Sunday, February 20, 2011

Day Trip


Went away yesterday. A day trip. A few hours actually. Felt like a day. A week. A cruise amazing and forever and over before I knew it. A place of trust. Where I was free to disappear. To be on the other side of human and know it was needed as well as right. To be inside the decadence and depravity and smile because it is so damn sweet. To be all those things and be more me because I am of and in and about and over and up and with those things. Positioned deep into my own propositions, suppositions, imaginings, fantasies, fears, and oh hell yeahs.

Sanctuary is there. Inside of me. That place in the brochures, wanderlusts, wishes, hopes, nightmares, and dreams. Many places. Many wishes. Many wonderings…….right inside of me. The place I look for……and then wonder why I left. Dorothy! Dorothy! Come home, little one. Come home before the storm. There’s no place like home, Dorothy! Come home.

Home. Never leave home without it. Home sweet home. Maybe on the mountaintop. Come to me, mountaintop. Alle, Alle, in free. Come on in. It is time to eat. Let me taste what is on that side of the plunger as I open to my truth and inject my soul with the highest lows and lowest highs. Sublime, subordinate, submissive, subhuman, subspecies, submarine, subsoldier,….submit. To yourself. For yourself. Because you need to be there so you can be gone for a while. Gone from it all. So far away the world does not understand. Only you know. Only you understand. Only you feel. It is all about you…….and you are nothing.
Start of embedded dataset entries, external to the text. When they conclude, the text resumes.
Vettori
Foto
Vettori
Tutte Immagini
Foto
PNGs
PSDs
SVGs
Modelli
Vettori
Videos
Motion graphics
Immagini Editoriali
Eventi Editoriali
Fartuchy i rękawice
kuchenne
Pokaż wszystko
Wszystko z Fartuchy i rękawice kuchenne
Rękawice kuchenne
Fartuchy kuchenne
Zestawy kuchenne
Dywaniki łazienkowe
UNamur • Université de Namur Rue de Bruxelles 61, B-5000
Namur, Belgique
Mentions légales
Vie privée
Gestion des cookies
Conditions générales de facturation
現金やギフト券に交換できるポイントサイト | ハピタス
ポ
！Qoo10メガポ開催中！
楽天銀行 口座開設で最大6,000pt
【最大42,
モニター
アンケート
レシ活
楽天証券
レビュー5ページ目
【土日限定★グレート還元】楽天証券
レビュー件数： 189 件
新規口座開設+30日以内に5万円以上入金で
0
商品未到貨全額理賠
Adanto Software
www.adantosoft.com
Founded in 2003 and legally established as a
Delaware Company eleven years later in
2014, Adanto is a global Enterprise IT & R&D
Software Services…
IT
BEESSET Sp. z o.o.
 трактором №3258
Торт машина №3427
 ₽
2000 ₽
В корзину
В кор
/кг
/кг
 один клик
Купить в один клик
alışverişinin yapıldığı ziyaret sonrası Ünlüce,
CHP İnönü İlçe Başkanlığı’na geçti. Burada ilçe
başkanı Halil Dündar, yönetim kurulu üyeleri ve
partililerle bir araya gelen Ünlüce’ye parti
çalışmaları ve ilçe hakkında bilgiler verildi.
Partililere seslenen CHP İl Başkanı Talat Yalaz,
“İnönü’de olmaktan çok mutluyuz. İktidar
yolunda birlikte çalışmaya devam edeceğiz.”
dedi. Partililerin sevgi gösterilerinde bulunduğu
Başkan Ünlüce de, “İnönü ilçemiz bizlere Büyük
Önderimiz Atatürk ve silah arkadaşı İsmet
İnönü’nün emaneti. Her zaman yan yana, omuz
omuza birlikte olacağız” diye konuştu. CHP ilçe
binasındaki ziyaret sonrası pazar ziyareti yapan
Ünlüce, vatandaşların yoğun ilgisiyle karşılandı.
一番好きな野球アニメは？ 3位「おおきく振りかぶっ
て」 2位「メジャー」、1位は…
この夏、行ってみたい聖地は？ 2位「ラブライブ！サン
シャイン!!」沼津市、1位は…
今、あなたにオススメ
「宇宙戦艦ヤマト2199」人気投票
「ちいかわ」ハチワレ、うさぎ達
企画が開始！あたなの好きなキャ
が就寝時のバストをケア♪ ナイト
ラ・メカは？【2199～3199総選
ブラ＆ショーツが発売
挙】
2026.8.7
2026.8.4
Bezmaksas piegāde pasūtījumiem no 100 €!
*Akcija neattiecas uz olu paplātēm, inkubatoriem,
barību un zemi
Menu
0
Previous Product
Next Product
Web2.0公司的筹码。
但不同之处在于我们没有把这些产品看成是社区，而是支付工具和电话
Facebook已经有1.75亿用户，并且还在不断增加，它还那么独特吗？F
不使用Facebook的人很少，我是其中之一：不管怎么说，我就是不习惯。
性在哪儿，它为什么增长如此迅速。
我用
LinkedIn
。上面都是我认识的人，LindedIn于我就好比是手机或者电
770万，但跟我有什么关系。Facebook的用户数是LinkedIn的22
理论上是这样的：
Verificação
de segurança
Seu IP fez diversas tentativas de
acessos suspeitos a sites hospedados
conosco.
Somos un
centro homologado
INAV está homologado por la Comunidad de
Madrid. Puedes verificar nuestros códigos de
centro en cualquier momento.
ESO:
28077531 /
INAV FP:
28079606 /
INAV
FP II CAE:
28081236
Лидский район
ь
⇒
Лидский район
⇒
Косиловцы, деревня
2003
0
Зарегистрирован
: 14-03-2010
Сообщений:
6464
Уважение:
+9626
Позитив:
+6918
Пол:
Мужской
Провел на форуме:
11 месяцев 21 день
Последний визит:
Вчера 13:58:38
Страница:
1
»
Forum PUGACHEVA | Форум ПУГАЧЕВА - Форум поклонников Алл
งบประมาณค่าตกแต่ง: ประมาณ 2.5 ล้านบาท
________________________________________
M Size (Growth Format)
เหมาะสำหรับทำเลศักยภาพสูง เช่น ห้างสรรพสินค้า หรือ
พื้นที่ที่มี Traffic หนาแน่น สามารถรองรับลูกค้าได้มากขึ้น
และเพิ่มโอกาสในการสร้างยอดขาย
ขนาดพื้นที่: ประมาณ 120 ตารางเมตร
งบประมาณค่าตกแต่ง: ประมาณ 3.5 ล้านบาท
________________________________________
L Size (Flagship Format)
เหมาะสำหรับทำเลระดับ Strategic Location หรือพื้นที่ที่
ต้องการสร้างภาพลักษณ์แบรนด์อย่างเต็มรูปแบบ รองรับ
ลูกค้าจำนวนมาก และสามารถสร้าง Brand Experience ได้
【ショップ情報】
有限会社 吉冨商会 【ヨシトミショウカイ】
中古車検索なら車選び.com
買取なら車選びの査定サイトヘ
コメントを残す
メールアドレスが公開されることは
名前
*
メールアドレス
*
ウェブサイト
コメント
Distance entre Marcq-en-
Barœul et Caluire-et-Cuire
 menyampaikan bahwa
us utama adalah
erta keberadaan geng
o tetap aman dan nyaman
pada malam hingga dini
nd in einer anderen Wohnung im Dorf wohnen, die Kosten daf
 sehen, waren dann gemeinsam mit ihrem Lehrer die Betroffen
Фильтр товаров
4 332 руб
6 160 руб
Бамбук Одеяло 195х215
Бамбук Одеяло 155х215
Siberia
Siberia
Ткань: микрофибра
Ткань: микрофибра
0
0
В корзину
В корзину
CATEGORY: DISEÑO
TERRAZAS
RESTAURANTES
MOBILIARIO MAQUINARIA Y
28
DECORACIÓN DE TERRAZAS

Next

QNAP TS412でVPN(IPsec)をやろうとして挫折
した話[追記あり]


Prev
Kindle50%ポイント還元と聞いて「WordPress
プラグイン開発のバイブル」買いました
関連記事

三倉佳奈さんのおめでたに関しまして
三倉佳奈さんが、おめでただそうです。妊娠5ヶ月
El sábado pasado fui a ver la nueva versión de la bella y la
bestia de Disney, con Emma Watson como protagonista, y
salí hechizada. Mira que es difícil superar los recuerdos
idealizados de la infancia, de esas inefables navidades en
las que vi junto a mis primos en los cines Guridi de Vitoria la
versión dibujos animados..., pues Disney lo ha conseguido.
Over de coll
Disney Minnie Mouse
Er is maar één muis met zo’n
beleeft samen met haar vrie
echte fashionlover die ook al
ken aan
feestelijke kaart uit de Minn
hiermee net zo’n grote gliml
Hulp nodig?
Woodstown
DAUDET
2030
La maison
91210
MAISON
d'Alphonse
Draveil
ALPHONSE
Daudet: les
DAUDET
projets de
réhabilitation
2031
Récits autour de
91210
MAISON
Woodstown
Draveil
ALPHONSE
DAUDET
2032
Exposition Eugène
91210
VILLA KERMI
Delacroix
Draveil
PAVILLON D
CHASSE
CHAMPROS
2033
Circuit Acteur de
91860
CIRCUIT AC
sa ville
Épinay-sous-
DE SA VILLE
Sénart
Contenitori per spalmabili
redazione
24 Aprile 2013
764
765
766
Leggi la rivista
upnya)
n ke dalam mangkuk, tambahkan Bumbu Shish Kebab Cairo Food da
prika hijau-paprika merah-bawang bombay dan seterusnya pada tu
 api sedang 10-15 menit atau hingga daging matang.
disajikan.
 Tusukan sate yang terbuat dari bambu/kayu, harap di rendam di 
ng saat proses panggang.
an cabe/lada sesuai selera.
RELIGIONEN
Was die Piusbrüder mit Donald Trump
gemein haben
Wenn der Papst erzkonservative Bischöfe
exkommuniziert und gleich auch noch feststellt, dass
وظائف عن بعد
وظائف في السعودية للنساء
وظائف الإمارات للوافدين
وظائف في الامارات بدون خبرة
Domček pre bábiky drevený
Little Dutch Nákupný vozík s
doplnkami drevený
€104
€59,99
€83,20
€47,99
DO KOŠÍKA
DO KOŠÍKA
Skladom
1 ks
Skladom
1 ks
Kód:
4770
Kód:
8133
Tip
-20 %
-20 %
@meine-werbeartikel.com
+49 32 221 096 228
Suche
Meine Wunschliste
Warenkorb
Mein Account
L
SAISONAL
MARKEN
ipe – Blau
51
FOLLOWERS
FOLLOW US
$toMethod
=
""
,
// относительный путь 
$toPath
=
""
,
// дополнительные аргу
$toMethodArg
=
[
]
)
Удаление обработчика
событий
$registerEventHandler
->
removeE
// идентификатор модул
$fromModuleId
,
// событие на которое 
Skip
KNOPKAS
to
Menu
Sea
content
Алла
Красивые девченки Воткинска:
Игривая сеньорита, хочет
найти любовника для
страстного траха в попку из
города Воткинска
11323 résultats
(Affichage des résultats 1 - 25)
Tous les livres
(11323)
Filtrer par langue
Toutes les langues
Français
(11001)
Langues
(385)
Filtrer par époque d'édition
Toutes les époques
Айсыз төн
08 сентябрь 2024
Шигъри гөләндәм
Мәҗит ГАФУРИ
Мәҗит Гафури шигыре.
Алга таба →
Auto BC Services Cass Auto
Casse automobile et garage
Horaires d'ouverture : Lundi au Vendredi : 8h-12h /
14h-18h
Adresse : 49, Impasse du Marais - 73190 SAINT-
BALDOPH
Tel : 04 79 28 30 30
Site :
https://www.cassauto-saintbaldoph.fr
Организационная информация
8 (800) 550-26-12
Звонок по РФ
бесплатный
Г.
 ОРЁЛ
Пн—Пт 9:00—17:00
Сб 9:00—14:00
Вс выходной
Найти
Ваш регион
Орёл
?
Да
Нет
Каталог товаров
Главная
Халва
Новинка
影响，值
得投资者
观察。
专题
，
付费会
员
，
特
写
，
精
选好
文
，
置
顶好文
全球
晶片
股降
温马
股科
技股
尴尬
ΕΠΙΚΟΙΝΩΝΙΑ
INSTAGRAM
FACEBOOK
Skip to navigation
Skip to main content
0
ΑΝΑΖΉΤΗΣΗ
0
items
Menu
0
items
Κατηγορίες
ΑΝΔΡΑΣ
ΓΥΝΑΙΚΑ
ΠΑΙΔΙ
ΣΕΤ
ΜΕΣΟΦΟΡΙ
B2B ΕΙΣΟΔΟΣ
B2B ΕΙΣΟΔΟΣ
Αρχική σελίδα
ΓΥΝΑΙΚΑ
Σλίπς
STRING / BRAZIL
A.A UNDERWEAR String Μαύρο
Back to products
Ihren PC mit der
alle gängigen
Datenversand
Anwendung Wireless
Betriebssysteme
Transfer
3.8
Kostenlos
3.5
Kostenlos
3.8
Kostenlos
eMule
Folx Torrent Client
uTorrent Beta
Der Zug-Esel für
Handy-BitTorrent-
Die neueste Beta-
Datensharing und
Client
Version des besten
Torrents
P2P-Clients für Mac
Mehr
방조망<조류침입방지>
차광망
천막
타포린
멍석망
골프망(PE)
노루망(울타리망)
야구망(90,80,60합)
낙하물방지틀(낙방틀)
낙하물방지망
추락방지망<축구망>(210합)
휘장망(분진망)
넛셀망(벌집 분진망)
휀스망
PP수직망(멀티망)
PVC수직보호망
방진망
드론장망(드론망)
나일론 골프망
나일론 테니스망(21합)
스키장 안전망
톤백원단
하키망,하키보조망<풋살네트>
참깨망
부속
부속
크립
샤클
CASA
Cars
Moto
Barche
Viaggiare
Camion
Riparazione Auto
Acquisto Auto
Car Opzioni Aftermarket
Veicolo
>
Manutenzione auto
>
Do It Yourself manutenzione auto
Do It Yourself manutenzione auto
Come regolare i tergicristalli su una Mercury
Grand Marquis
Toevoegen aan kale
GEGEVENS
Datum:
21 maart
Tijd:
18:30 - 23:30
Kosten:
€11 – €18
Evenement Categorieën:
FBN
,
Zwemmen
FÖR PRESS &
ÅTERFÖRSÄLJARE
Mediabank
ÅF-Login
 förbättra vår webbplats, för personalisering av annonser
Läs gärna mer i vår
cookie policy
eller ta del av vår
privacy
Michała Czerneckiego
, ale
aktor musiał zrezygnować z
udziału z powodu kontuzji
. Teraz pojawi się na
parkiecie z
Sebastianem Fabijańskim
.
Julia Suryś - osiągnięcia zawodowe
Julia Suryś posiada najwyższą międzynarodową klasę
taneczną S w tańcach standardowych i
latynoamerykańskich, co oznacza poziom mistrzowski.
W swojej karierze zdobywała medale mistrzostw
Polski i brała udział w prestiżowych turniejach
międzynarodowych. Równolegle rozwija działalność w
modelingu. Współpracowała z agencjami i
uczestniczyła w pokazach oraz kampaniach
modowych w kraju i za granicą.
How was your Saturday? How was your yesterday? It snowed today. I’m down with that. Shoveled. Twice. It is covered over again. I’m down with that. The world moves right along….and I can shovel the snow, watch the snow, play in the snow….whatever. Sundays are cool. Especially when Saturdays matter. Of course, Saturdays are cool too and related to our Fridays. Et Cetera. See? I even spelled it out. Latin, ain’t it? Greek to many. Yesterday was awesome, today is awesome, tomorrow will be too. My choice. I trust my choices. Life’s a trip. I send you a few postcards along the way.